Charles Alvah Walker was born in Loudon, NH in 1848. He was a self-taught but versatile artist who used oils, etching, wood and steel engraving, and monotype as media for expression. While engaged in scientific research work at the Peabody Academy of Science at Salem, he developed a talent for both wood and steel engraving. Two of his plates after Mauve and Daubigny received honorable mention at the Paris Salon.
He was a member of the Boston Art Club, the London Print Sellers Association, and the Copley Society. He exhibited at the National Academy of Design from 1884 to 1892, as well as at the Boston Art Club and the Massachusetts Charitable Mechanics Association.

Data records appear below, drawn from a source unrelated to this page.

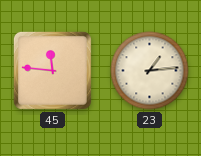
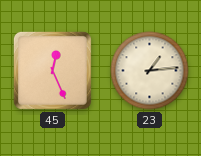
45: 11:46 -> 12:26
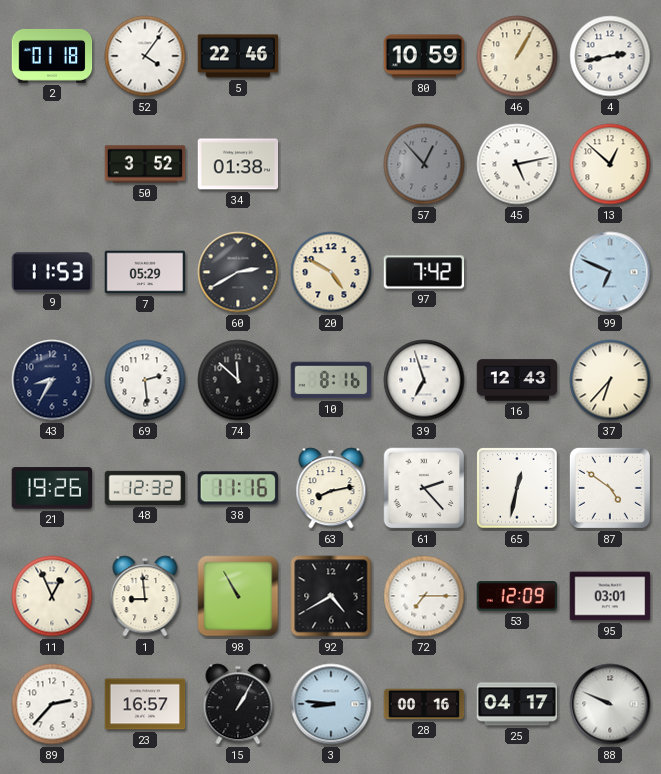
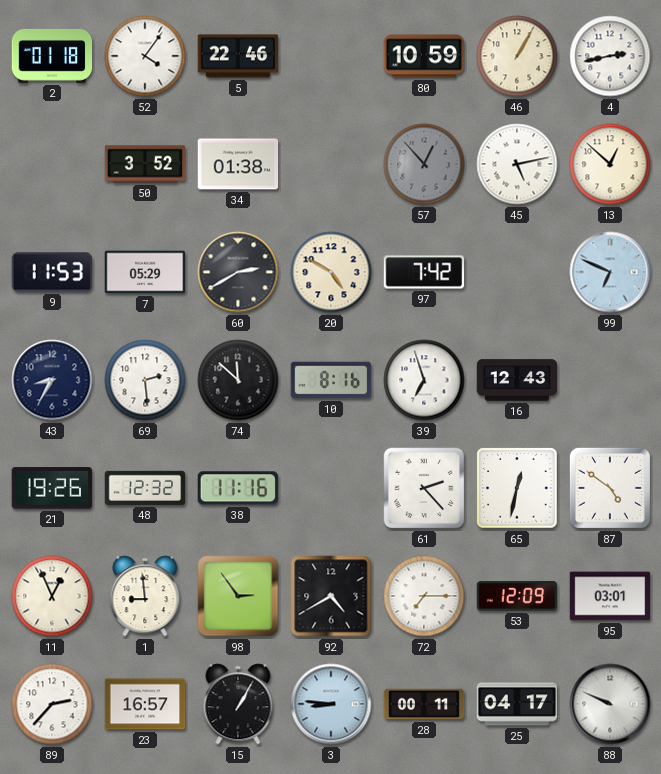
37: 6:37 -> none
63: 8:13 -> none
98: 10:55 -> 2:54
28: 00:16 -> 00:11
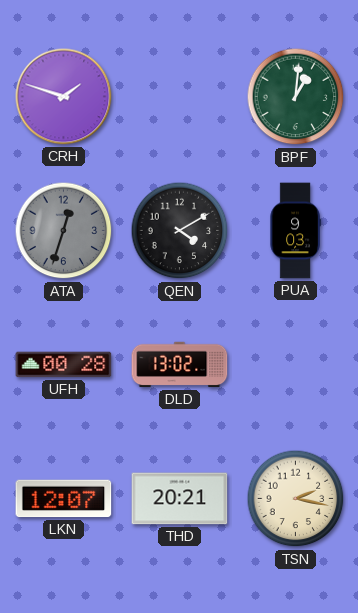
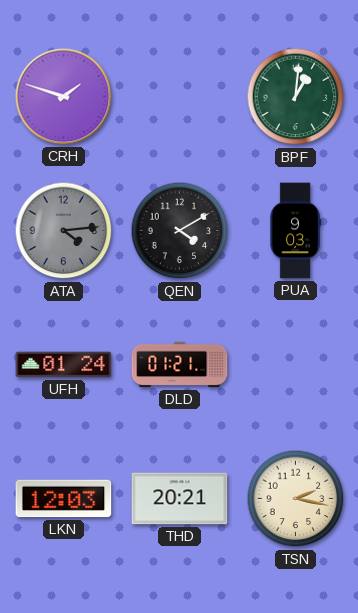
ATA: 12:33 -> 4:14
UFH: 00:28 -> 01:24
DLD: 13:02 -> 01:21
LKN: 12:07 -> 12:03
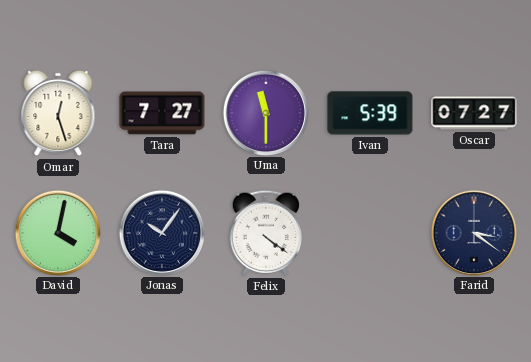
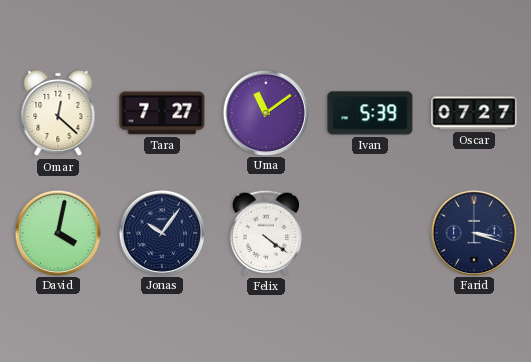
Omar: 12:27 -> 12:22
Uma: 11:30 -> 11:09
Farid: 3:21 -> 3:18
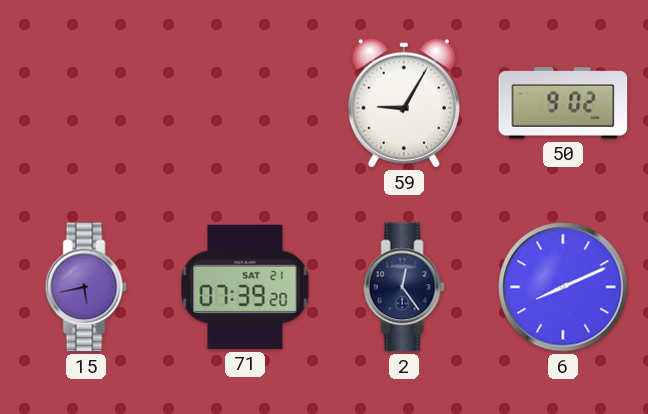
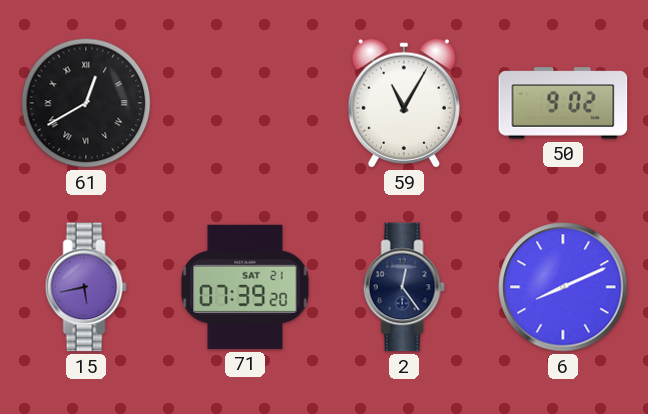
61: none -> 12:40
59: 9:05 -> 11:05
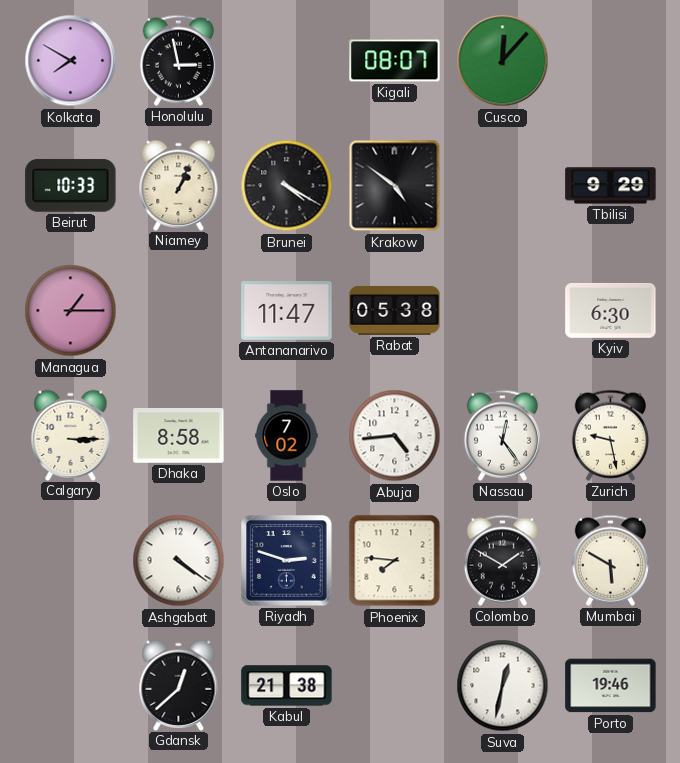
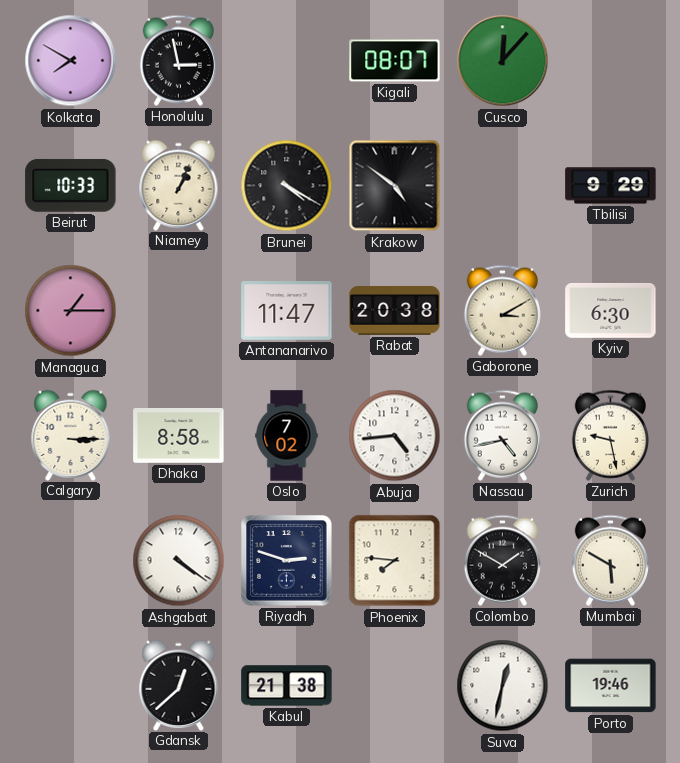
Rabat: 05:38 -> 20:38
Gaborone: none -> 3:10
Nassau: 12:24 -> 4:43
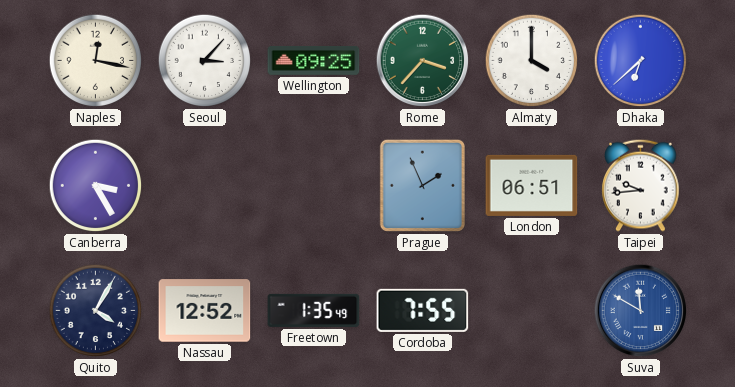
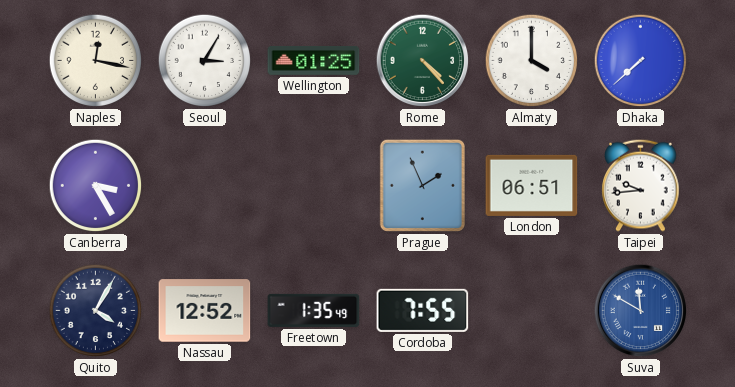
Seoul: 3:07 -> 3:05
Wellington: 09:25 -> 01:25
Rome: 3:37 -> 4:23
Dhaka: 6:38 -> 7:38
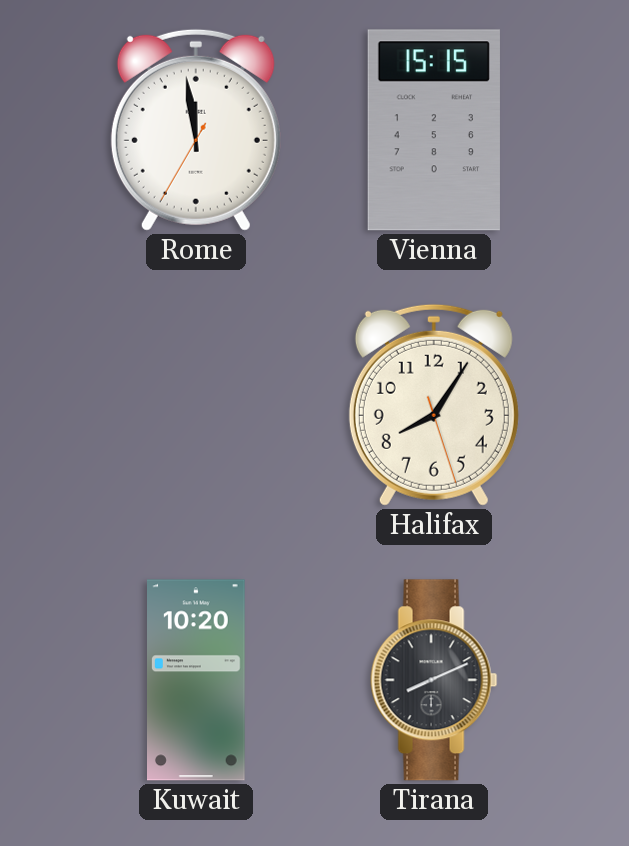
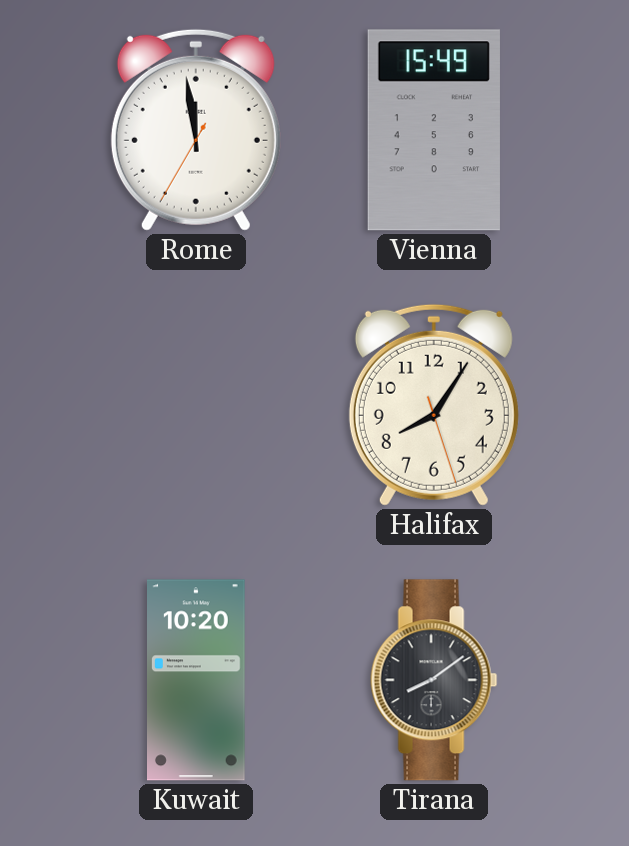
Vienna: 15:15 -> 15:49
Tirana: 8:11 -> 8:09
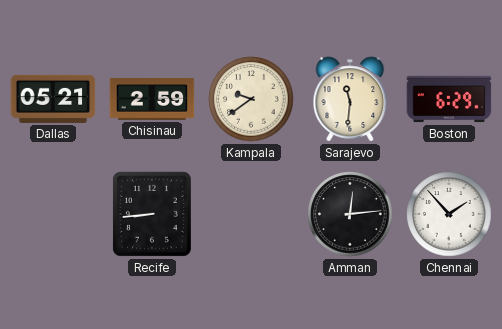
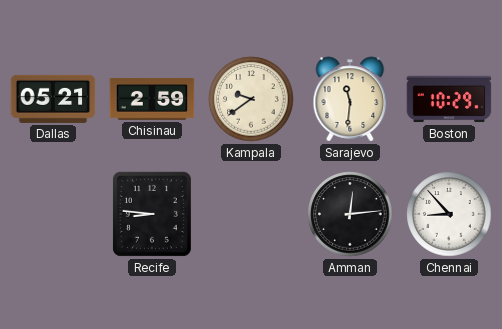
Boston: 6:29 -> 10:29
Recife: 8:44 -> 8:46
Chennai: 1:53 -> 8:53
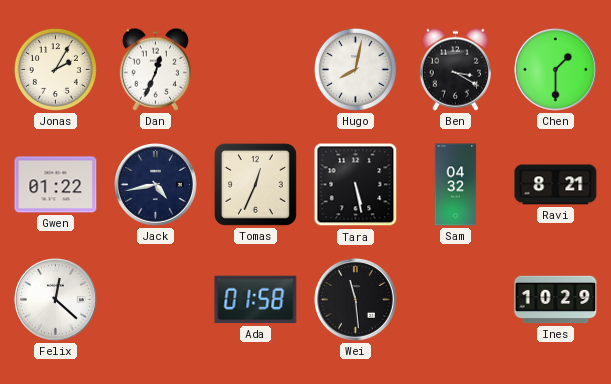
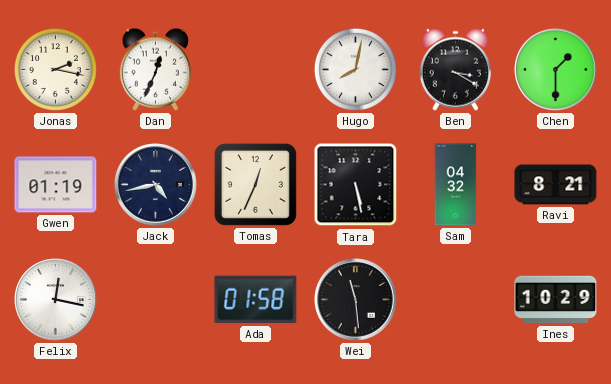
Jonas: 2:05 -> 2:17
Gwen: 01:22 -> 01:19
Felix: 12:22 -> 12:17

From a Smithsonian 1997 exhibit and book released by Dr. Joann Moser on August 3, 1997 at the National Museum of American Art: “Charles Alvah Walker invented the term ‘monotype’ about 1880.” The exhibition, entitled Singular Impressions: The Monotype in America, included works by Walker along with those of William Merritt Chase, Frank Duveneck, Maurice Prendergast, Richard Diebenkorn, and Jasper Johns.
The majority of oils by Walker were pastoral or White Mountain scenes in the Campton and Sandwich Range area of New Hampshire.
Walker died in Brookline, MA in 1925.